NLP-intelligence / Data /README.md
Nomio4640's picture
reorganized files
3773a26

NER Training Data

This directory contains all training, evaluation, and reference data for the Mongolian NER model (Nomio4640/ner-mongolian on HuggingFace Hub).

None of these files are used at runtime by the web app. They are only used for model training and evaluation.

Labeling Formats

Two different labeling formats are used across this project. Both produce identical BERT token inputs after tokenization — the format does not affect model quality.

CoNLL (BIO tags) — used in data/

Token-level format. One word per line with BIO label, sentences separated by blank lines.

Батболд O O B-PER
гишүүн  O O O

Улаанбаатар O O B-LOC
хотод       O O O

.txt and .conll file extensions are both CoNLL format — there is no technical difference.

JSONL (character offsets) — used in datav2/

Sentence-level format. One JSON object per line with character-position labels.

{"text": "Батболд гишүүн", "labels": [[0, 7, "PER"]]}
{"text": "Улаанбаатар хотод", "labels": [[0, 10, "LOC"]]}

.json = one big JSON array/object wrapping everything. .jsonl = one independent JSON object per line (easier to stream and append).

Why two formats?

  • CoNLL was used for v1 (manual annotation + silver labeling). Standard format for NER datasets.
  • JSONL was used for v2 (synthetic data generation). Character offsets are easier to produce programmatically — no need to pre-tokenize.
  • Both get converted to BERT subword token labels during training. The Colab training code has separate tokenizers for each format (tokenize_conll_data() and tokenize_json_data()), but the model sees the same tensors.

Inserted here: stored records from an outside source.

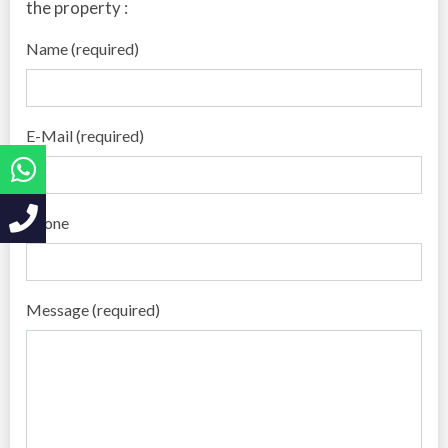
the property :
Name (required)
E-Mail (required)
Phone
Message (required)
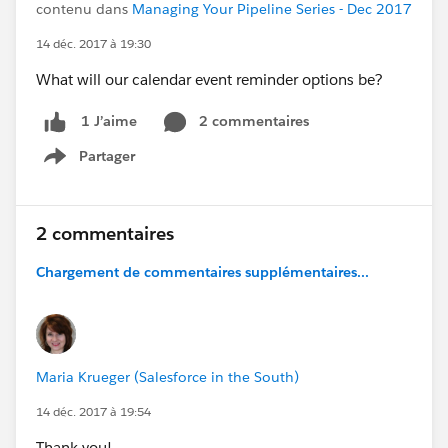
contenu dans
Managing Your Pipeline Series - Dec 2017
14 déc. 2017 à 19:30
What will our calendar event reminder options be?
2 commentaires
1 J’aime
Partager
Show menu
2 commentaires
Chargement de commentaires supplémentaires...
Maria Krueger (Salesforce in the South)
14 déc. 2017 à 19:54
Thank you!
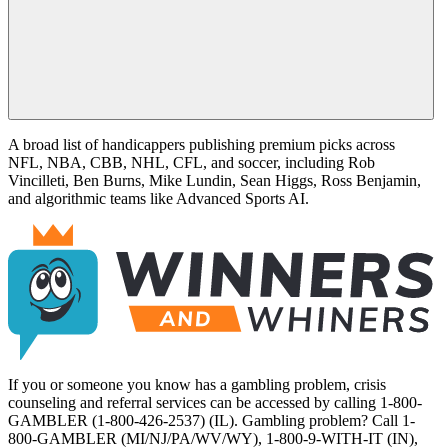
A broad list of handicappers publishing premium picks across
NFL, NBA, CBB, NHL, CFL, and soccer, including Rob
Vincilleti, Ben Burns, Mike Lundin, Sean Higgs, Ross Benjamin,
and algorithmic teams like Advanced Sports AI.
If you or someone you know has a gambling problem, crisis
counseling and referral services can be accessed by calling 1-800-
GAMBLER (1-800-426-2537) (IL). Gambling problem? Call 1-
800-GAMBLER (MI/NJ/PA/WV/WY), 1-800-9-WITH-IT (IN),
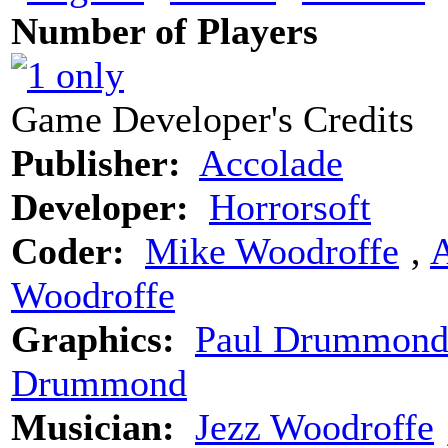
Number of Players
Game Developer's Credits
Publisher:
Accolade
Developer:
Horrorsoft
Coder:
Mike Woodroffe
‚
Woodroffe
Graphics:
Paul Drummon
Drummond
Musician:
Jezz Woodroffe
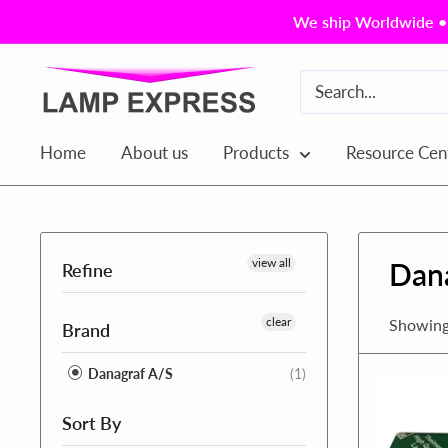
Skip
We ship Worldwide • 
to
content
Lamp
Express
USA,
Home
About us
Products
Resource Cen
Inc.
view all
Dan
Refine
clear
Showing 
Brand
Danagraf A/S
(1)
Sort By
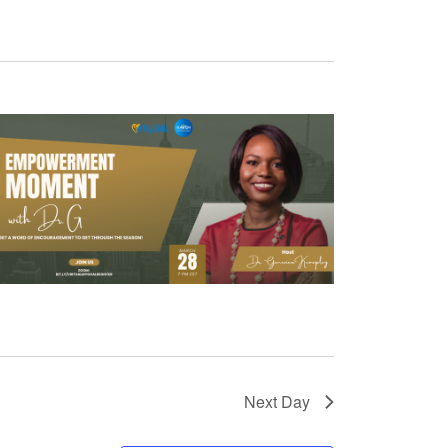
Next Day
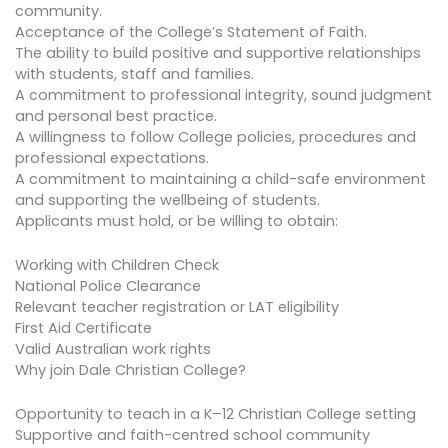
community.
Acceptance of the College’s Statement of Faith.
The ability to build positive and supportive relationships
with students, staff and families.
A commitment to professional integrity, sound judgment
and personal best practice.
A willingness to follow College policies, procedures and
professional expectations.
A commitment to maintaining a child-safe environment
and supporting the wellbeing of students.
Applicants must hold, or be willing to obtain:
Working with Children Check
National Police Clearance
Relevant teacher registration or LAT eligibility
First Aid Certificate
Valid Australian work rights
Why join Dale Christian College?
Opportunity to teach in a K–12 Christian College setting
Supportive and faith-centred school community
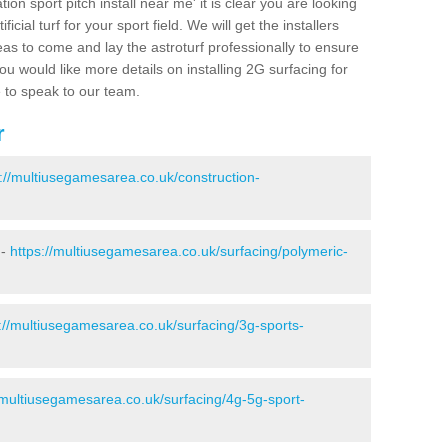
ion sport pitch install near me' it is clear you are looking
ificial turf for your sport field. We will get the installers
eas to come and lay the astroturf professionally to ensure
 you would like more details on installing 2G surfacing for
e to speak to our team.
r
s://multiusegamesarea.co.uk/construction-
 -
https://multiusegamesarea.co.uk/surfacing/polymeric-
://multiusegamesarea.co.uk/surfacing/3g-sports-
/multiusegamesarea.co.uk/surfacing/4g-5g-sport-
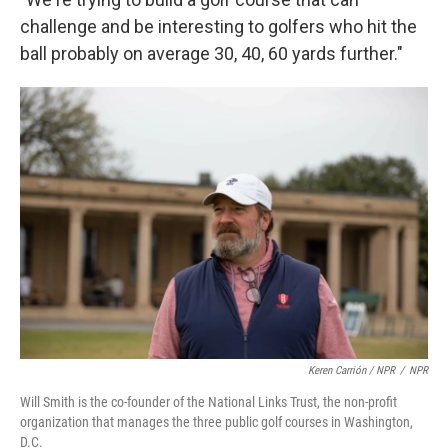
challenge and be interesting to golfers who hit the
ball probably on average 30, 40, 60 yards further."
Keren Carrión / NPR
/
NPR
Will Smith is the co-founder of the National Links Trust, the non-profit
organization that manages the three public golf courses in Washington,
D.C.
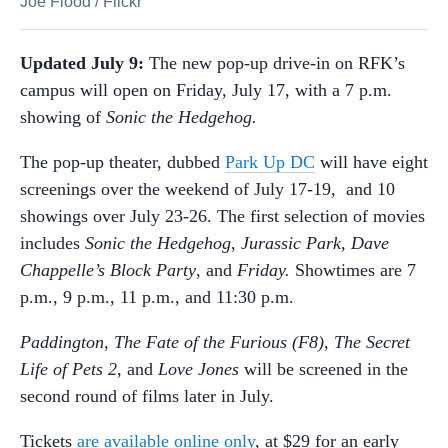
Joe Flood
/
Flickr
Updated July 9:
The new pop-up drive-in on RFK’s
campus will open on Friday, July 17, with a 7 p.m.
showing of
Sonic the Hedgehog.
The pop-up theater, dubbed
Park Up DC
will have eight
screenings over the weekend of July 17-19, and 10
showings over July 23-26. The first selection of movies
includes
Sonic the Hedgehog
,
Jurassic Park
,
Dave
Chappelle’s Block Party
, and
Friday.
Showtimes are 7
p.m., 9 p.m., 11 p.m., and 11:30 p.m.
Paddington
,
The Fate of the Furious (F8)
,
The
Secret
Life of Pets 2
, and
Love Jones
will be screened in the
second round of films later in July.
Tickets
are available online only
, at $29 for an early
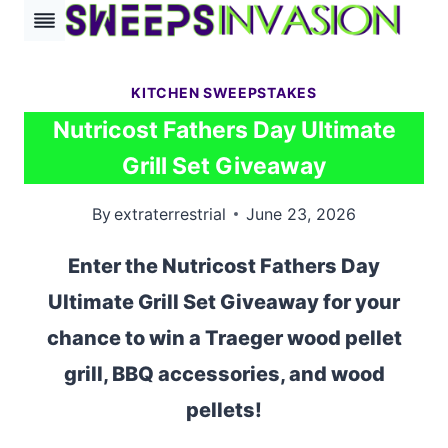
Skip
to
content
KITCHEN SWEEPSTAKES
Nutricost Fathers Day Ultimate
Grill Set Giveaway
By
extraterrestrial
June 23, 2026
Enter the Nutricost Fathers Day
Ultimate Grill Set Giveaway for your
chance to win a Traeger wood pellet
grill, BBQ accessories, and wood
pellets!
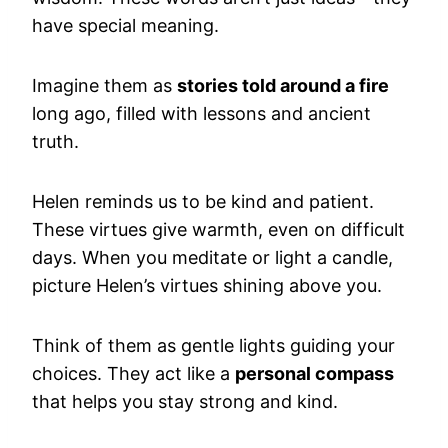
have special meaning.
Imagine them as
stories told around a fire
long ago, filled with lessons and ancient
truth.
Helen reminds us to be kind and patient.
These virtues give warmth, even on difficult
days. When you meditate or light a candle,
picture Helen’s virtues shining above you.
Think of them as gentle lights guiding your
choices. They act like a
personal compass
that helps you stay strong and kind.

Shared Validation & Test Sets

data/valid.txt and data/test.txt are used by both v1 and v2 training pipelines. This is intentional — using the same evaluation set allows fair comparison of model performance across different training approaches.

Directory Structure

data/ — CoNLL Training Data (v1 Pipeline)

File Size Description
train.txt 2.5MB Original manually-annotated gold training data
train_final.txt 6.0MB Final training file — train.txt + auto-labeled silver data with label fixes. This is what gets uploaded to Colab
valid.txt 275KB Validation split (shared across v1 and v2, used for early stopping)
test.txt 307KB Test split (shared across v1 and v2, used by eval/ scripts)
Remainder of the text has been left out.